Single’s debut collection of four short stories follows a 40-year-old Portland, Oregon, man looking to trade his bachelorhood for a serious relationship.
This book features recurring and perpetually single narrator Rob, who amusingly details his life. In the opening title story, he and his pal Chris meet in a bar with Chris’ friends Joe and Stacy. Rob, fascinated by the fact that Stacy is a stripper, vividly recalls when he “nearly got involved with a stripper.” At a strip club six months earlier, he’d felt a connection to a dancer onstage, and though they barely spoke, he’d fallen in love and fantasized holding her in his arms. In the short but sweet “A Short Walk with Erica,” middle-aged Rob is in college, regularly walking to the school cafeteria with the younger Erica. On the last day of the term, Rob, knowing he may never see Erica again, tries to make the most out of what’s likely their final walk together. Rob is love-struck once again in “Aphrodite’s Grill,” in which he sits in a bar and slowly works up the nerve to ask out the bartender. The book’s final tale, “All the Things I Shouldn’t Say,” is also its longest. The entire story is Rob’s extended, blatantly honest online dating profile. He openly discusses his failed 9-year marriage and his subsequent single life. After risking unprotected sex with a woman who admits to having an STD, Rob constantly fears spotting signs of disease on his body. While he acknowledges his frankness may turn away potential dates, he’s merely trying to present the truest version of himself that he possibly can.
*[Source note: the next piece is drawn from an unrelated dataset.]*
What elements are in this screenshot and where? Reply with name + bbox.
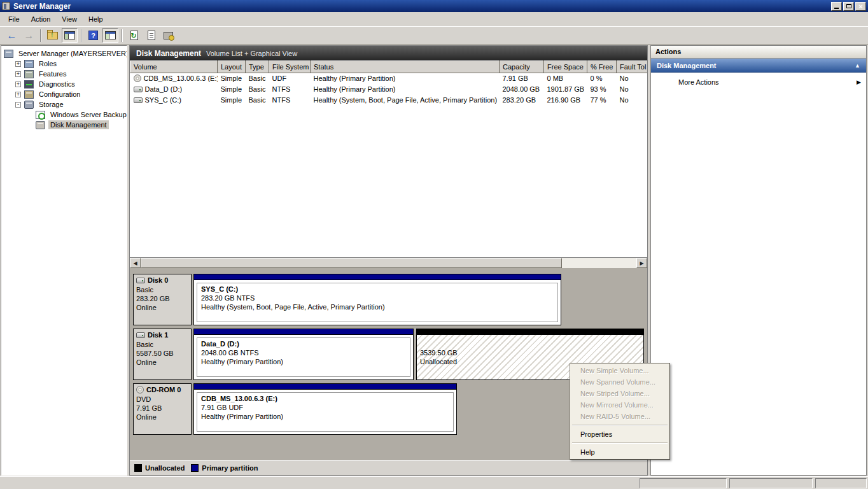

Single employs a conversational writing style in all the stories. Rob, for example, ends his sentences with “you know?” or seemingly works out descriptions as he goes along: “She’s standing next to one of those three-candles-in-one, candlestick holder, things. A candelabrum, right?” This approach gives Rob some much-needed personality in the first three stories because readers learn very little about the man himself. But the final tale delves into his background, which includes an abusive father. The narrator sometimes comes across as sexist, like when he implies women are manipulative, expecting men “to do all the approaching” while keeping mace handy for any of the scary ones. But he counters these notions with even less complimentary ones for men. In one instance, he says a woman interested in great sex, a meaningful relationship, and a family doesn’t even need a man. Moreover, Rob is progressively more likable, especially as a divorcé in “All the Things I Shouldn’t Say.” This is the collection’s funniest, most insightful entry, even as Rob is worried about a potential STD. Nevertheless, his narration throughout the book is humorously dry. When trying to uncomplicate his love life, he muses, “I think going to Europe was my way to remove love from the sex equation. I’d give you a formula with square roots and division signs, but I haven’t got it all figured out.” One can only hope that someone will respond to his dating profile.
An imperfect lead admirably and entertainingly searches for love.